David confesses that he’s never had a formal art class. He never went to college and admits that he couldn’t even tell you anything about the color wheel.
“I’ve always been on my own, but I think the fact that I knew I had this talent and wanted to be an artist really kept me going,” he says. “It’s intuition. I know what I want and how to get it.”
He estimates that he’s drawn 14,000 field sketches since his days in grade school. Most of them are on loose sheets of paper, stacked high or tucked away in files in his studio. David doesn’t draw from photographs of birds, but rather with a well-developed, quick hand technique.
“With bird sketching, you have to draw quickly,” he says. “Birds don’t stick around and pose for you.”

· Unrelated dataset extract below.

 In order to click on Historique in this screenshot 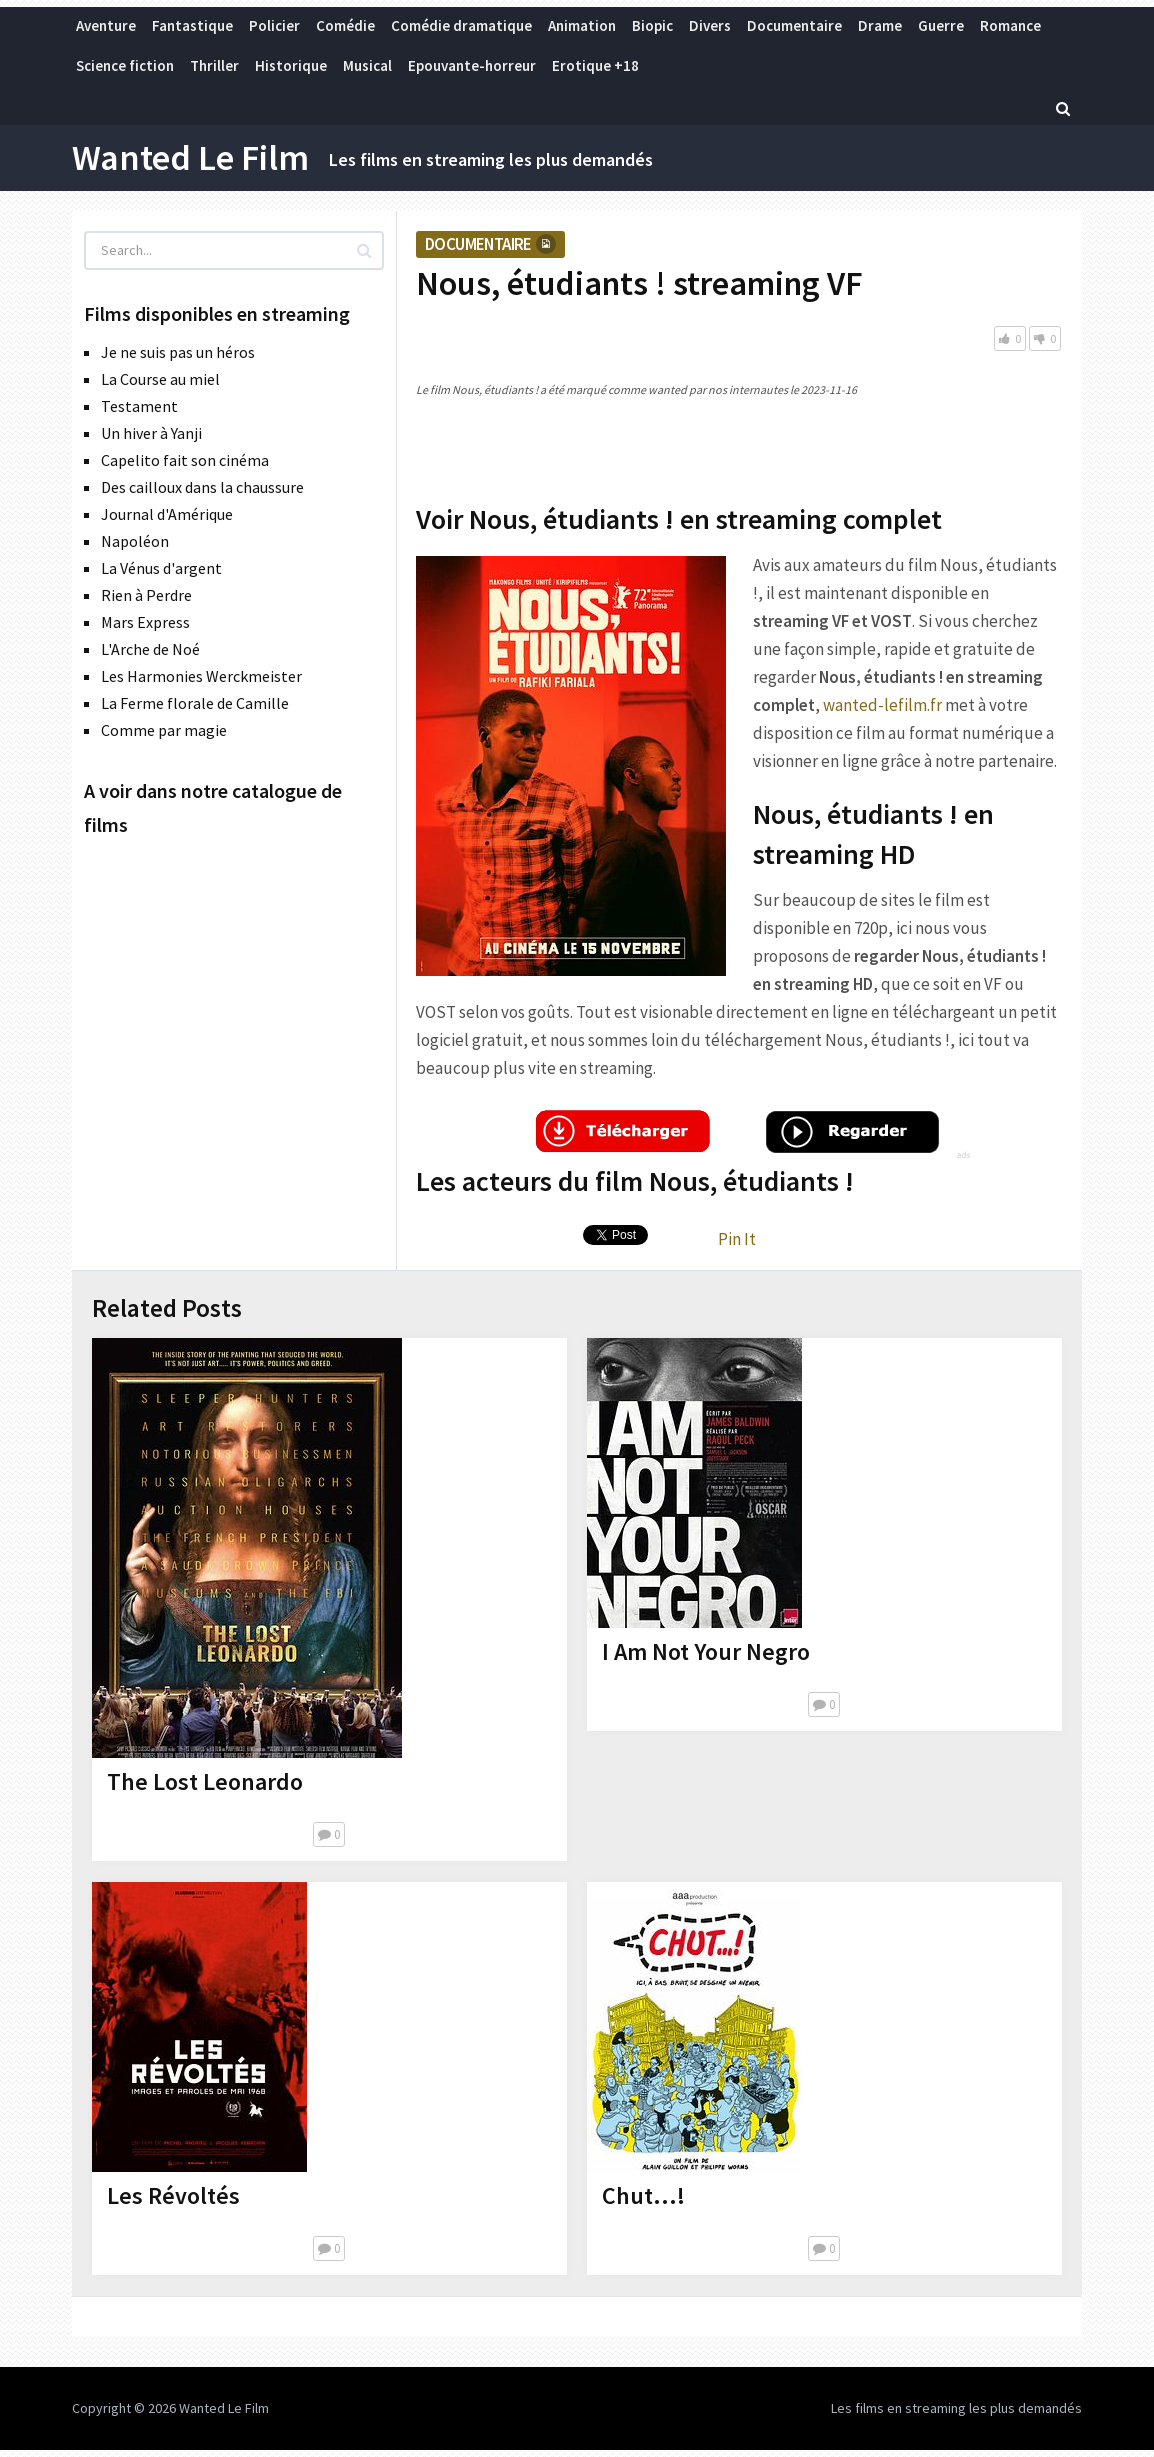, I will do `click(291, 65)`.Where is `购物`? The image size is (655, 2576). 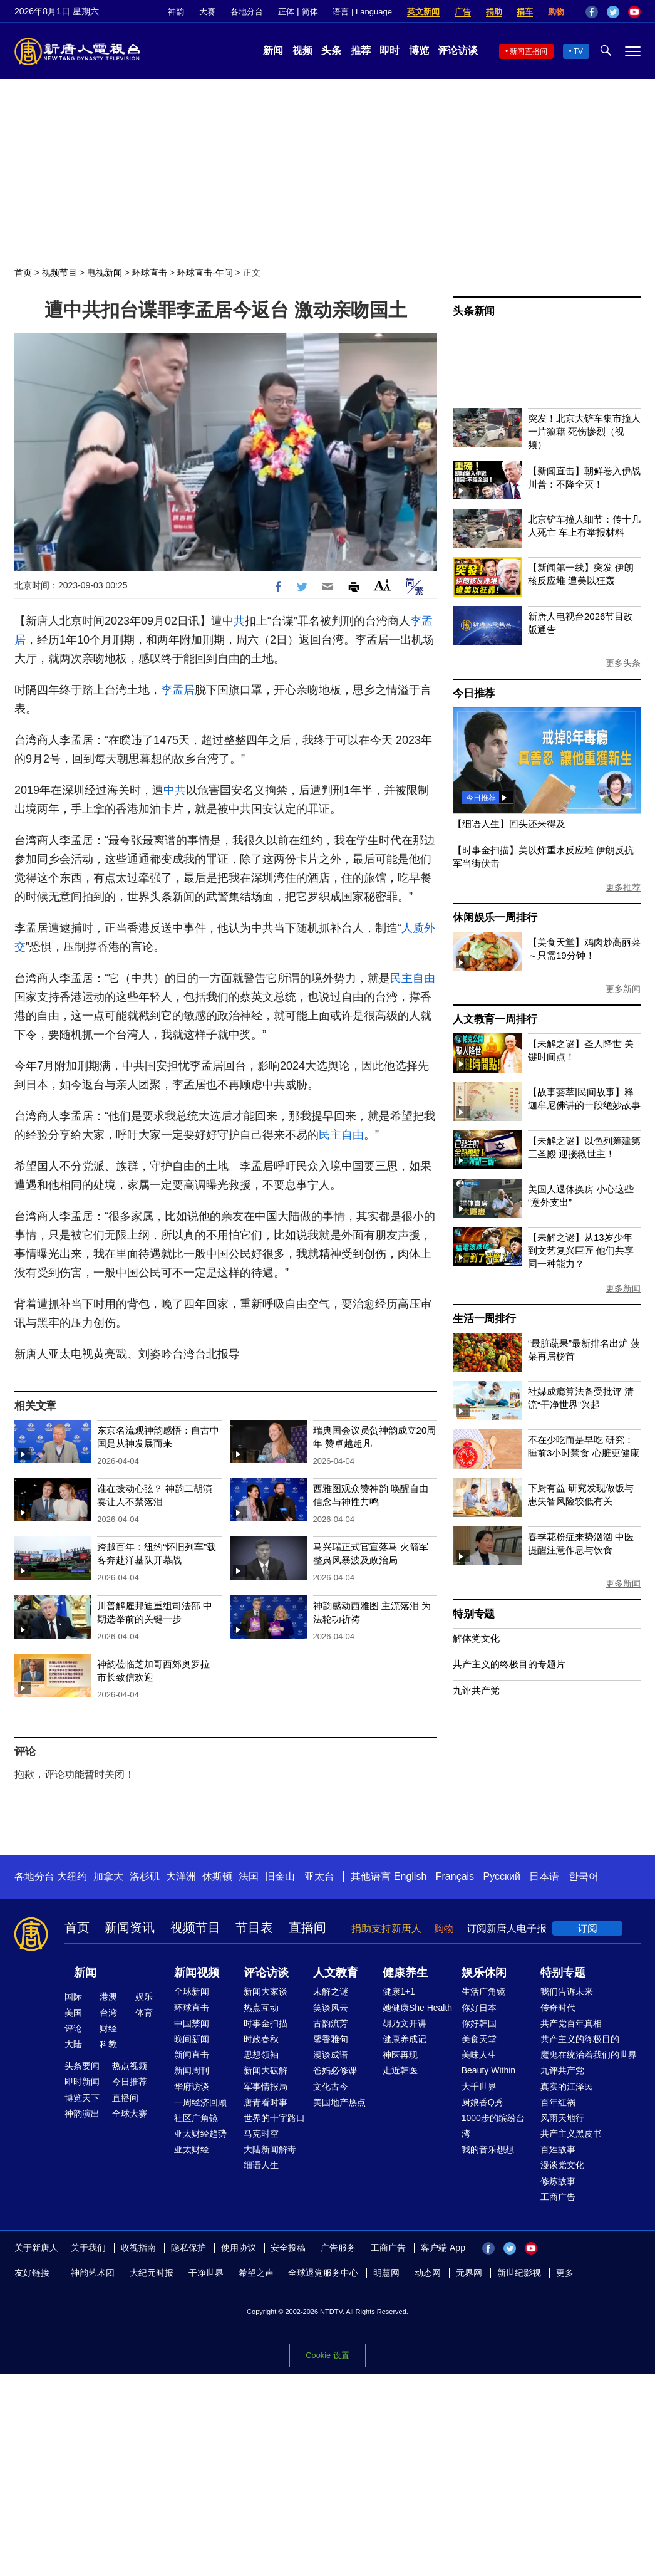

From his plein air drawings—most conducted in five or six seconds—he sketches a much larger, more detailed scene with the bird placed in it. That drawing is then taped above his easel, ready to be re-created with his palette of watercolors.
He says that his painted background isn’t necessarily the setting in which he initially sketched the bird. “I do the background first because you want to place the bird in that environment,” David says. “That’s the way it is in nature. Birds are found in a habitat. A habitat doesn’t go to a bird.”
David’s favorite bird to paint is the bird he grew up with—the eastern kingbird.
“I can remember they always nested in our yard,” he says. “They are very protective of their nesting territory. They’ll go after anything. They’re fearless.”
Beyond the Limb
Of his 14,000 sketches, David figu es that around 1,600 are paintings and that he has sold 1,300 of them. He smiles when he says his first painting of a warbler sold for ten dollars in the late 1950s and is displayed on the walls of a local bank. His most expensive piece sold for $1,600. On average, he produces twenty-five finished works a year.
David’s most adventurous work has been experimenting with putting birds over geometrical backgrounds. He’s done about three dozen of these contemporary works over the last two decades.
“I didn’t want any connection between the bird and the background,” he says. “I am concerned with color design as well as the visual contrast between the soft feathers of the birds and the hard edge of the geometric shapes. I enjoy doing these. It’s something that just came to me. There’s no big meaning or symbolism behind it all.”
The Salem artist says there is still work to be done. There are no retirement plans on the horizon. In the meantime, David Plank can be found on his family’s farm with paper and pencil in hand and a pair of binoculars around his neck, on the hunt for his next masterpiece.